4.      Al-Qur’an merupakan pokok yang memuat prinsip dasar dan hadits adalah penjelas dari yang pokok atau hadits adalah cabang dari yang pokok. Bila hadits yang cabang mendatangkan yang bertentangan dengan Al-Qur’an yang pokok maka ditolak.
5.      Ijma Sahabat, yaitu Khalifah Abu Bakar, Umar bila akan memutuskan hukum suatu perkara yang belum ada keputusan hukumnya pada masa Rasulullah maka mereka merujuk ke Al-Qur’an, bila tidak ditemukan di Al-Qur’an maka Khalifah mengumpulkan sahabat-sahabat besar untuk ditanyakan apakah ada yang pernah mendengar Hadits Rosulullah, mengenai masalah tersebut, bila ada yang menyebutkan haditsnya maka Khalifah memutuskan hukum berdasarkan hadits tersebut.
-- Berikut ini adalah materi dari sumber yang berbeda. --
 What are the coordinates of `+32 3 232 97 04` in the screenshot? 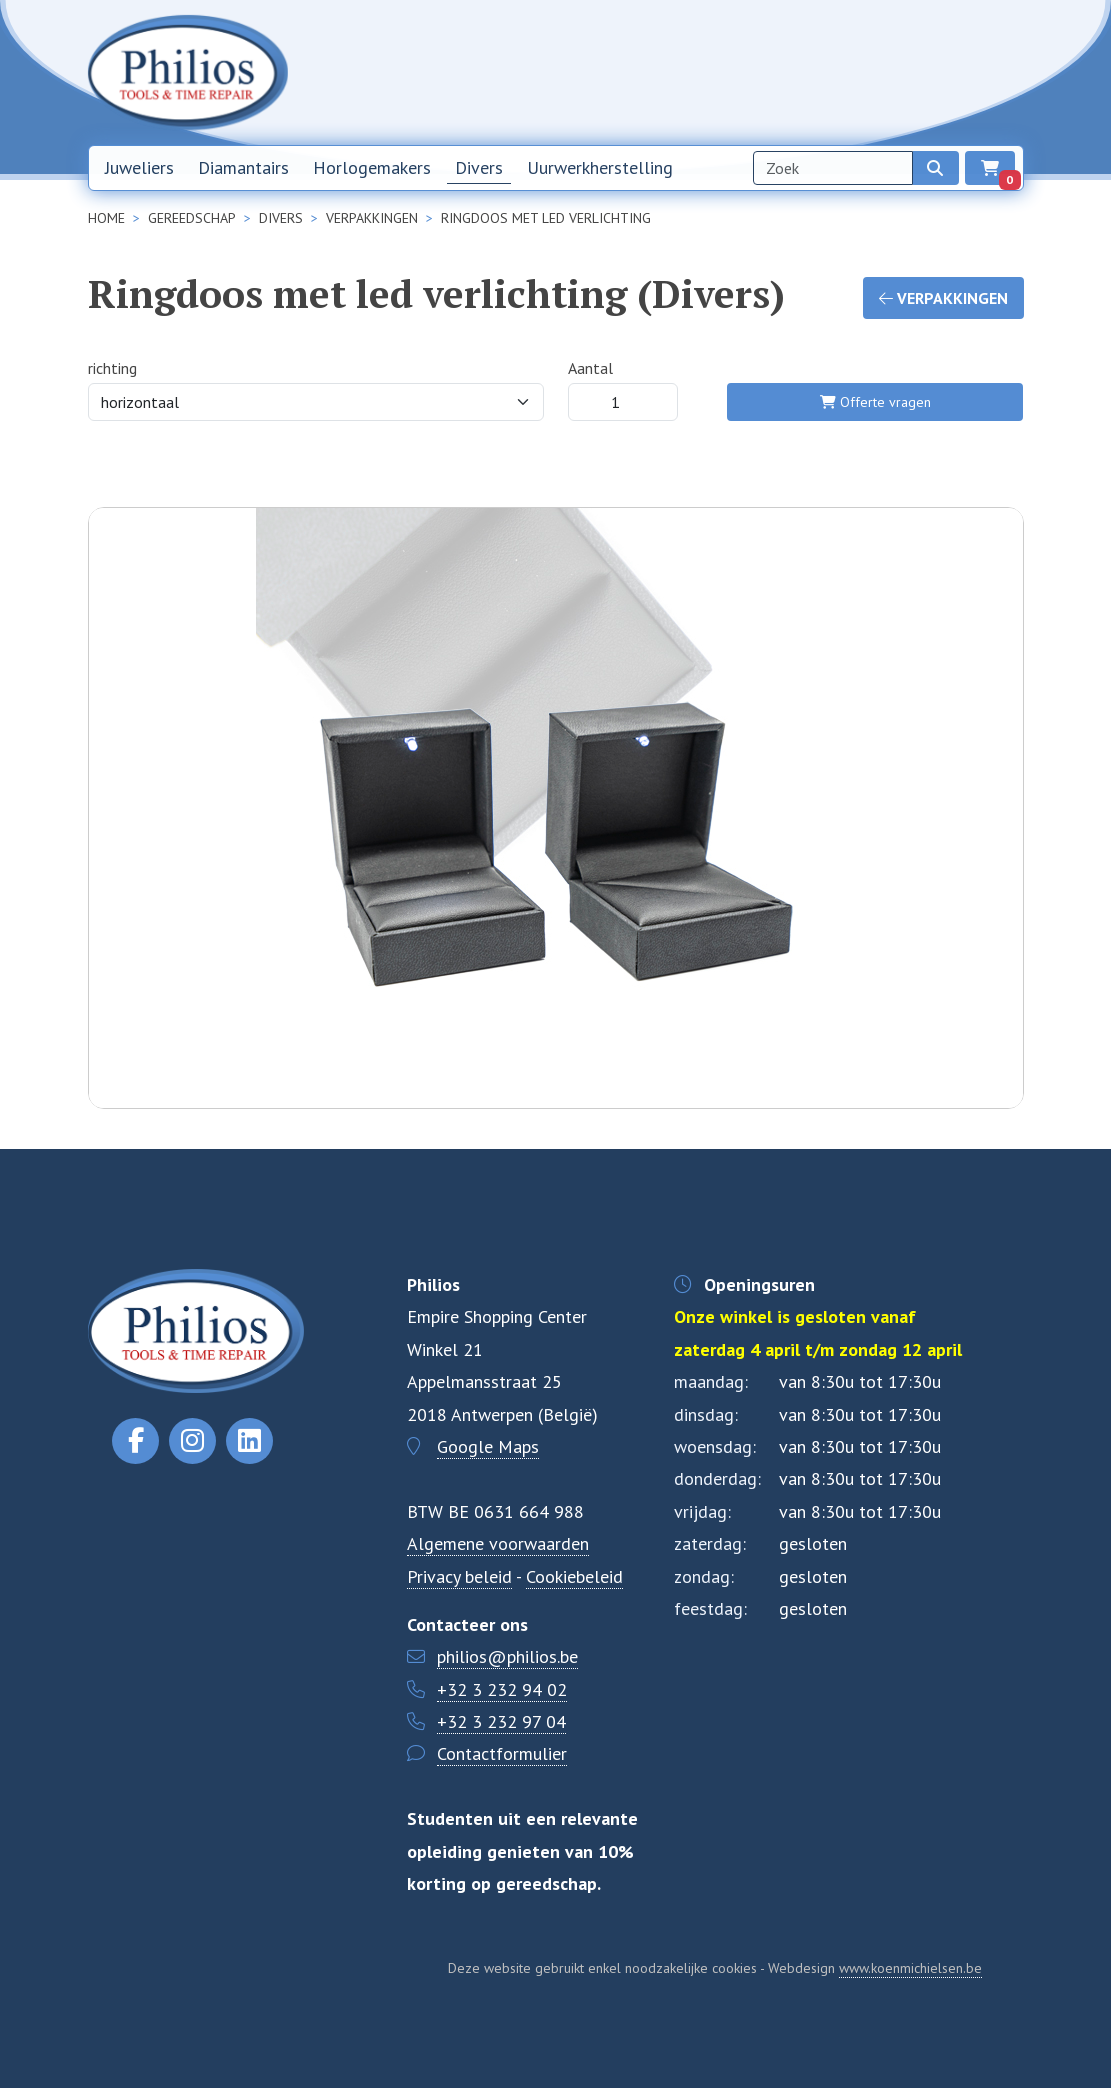 It's located at (501, 1721).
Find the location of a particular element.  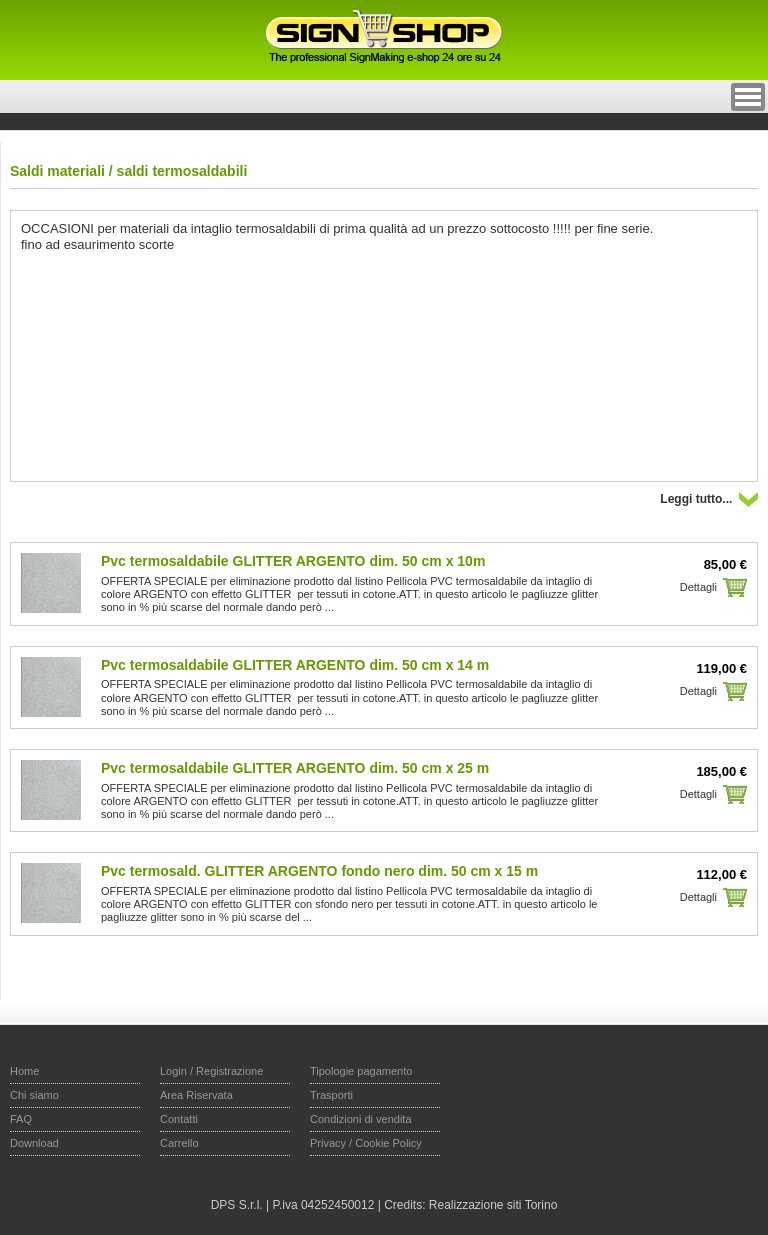 Carrello is located at coordinates (179, 1143). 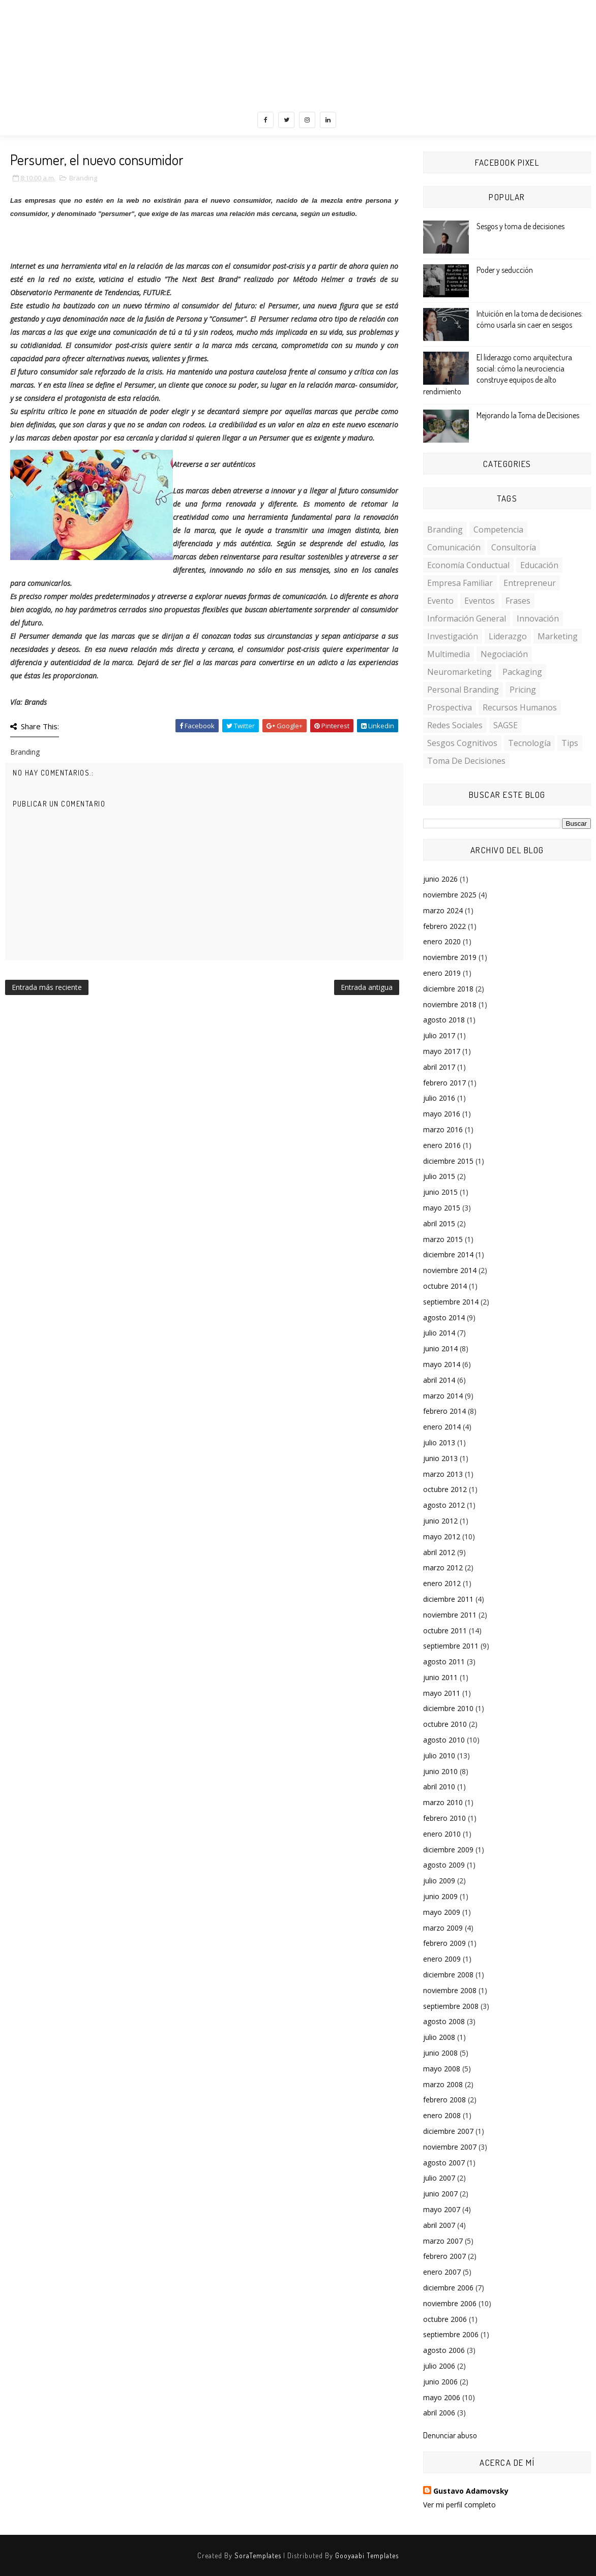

Metode tersebut juga dilakukan oleh Usman dan Ali dan tidak ada yang menyelisihi mengenai hal ini.
6.      Dalam hadits sendiri menunjukkan bahwa Al-Qur’an lebih tinggi kedudukannya, yaitu hadits Muadz Bin Jabal ra yang diriwayatkan oleh Abu Dawud dan Tirmidzi, yang menjelaskan urut urutan sumber hukum islam yaitu : Al-Qur’an, Hadits dan “ajtahidu ro’yii – ijtihad dengan akal

Sumber hukum Islam yang ketiga adalah Ijma (konsensus) ulil-amri (pemegang urusan yaitu umaro dan ulama) kemudian yang keempat adalah dalil akal.

Dalil akal ini ada sekitar 40 tools yang dibahas secara terperinci dalam ilmu ushul fikih, yang terkenal adalah :
1.      Qiyas (analogi)
2.      Ihtisan (keluar dari qiyas umum karena ada sebab yang lebih kuat)
3.      Maslahah Mursalah (keluar dari qiyas umum dengan pertimbangan kemaslahatan)
4.      Saddudz Dzari’ah (menutup jalan yang menuju kemudhorotan)
5.      Ar Raju’u ilal manfa’ati wal madharrati (mempertimbangkan kemanfaatan dan kemudhorotan)
6.      Istishab (hukum yang diyakini menetap sebelumnya tidak dapat dirubah oleh yang masih meragukan)
7.      Urf (kebiasaan yang berlaku pada suatu kaum dapat menjadi hukum).
dan lain lain sampai sekitar 40 macam.

Fungsi Hadits terhadap Al-Qur’an :
1.      Memperkuat hukum yang ada di Al-Qur’an.
2.      Menerangkan (bayan) hukum yang disebutkan dalam dalam Al-Qur’an.
3.      Merinci hukum yang disebutkan dalam dalam Al-Qur’an.
4.      Mentakhsish (meng khususkan) dari ketentuan yang umum dari Al-Qur’an.
5.      Menghapus (nasakh) hukum yang ada di Al-Qur’an.
6.      Melengkapi hukum yang belum ada di Al-Qur’an.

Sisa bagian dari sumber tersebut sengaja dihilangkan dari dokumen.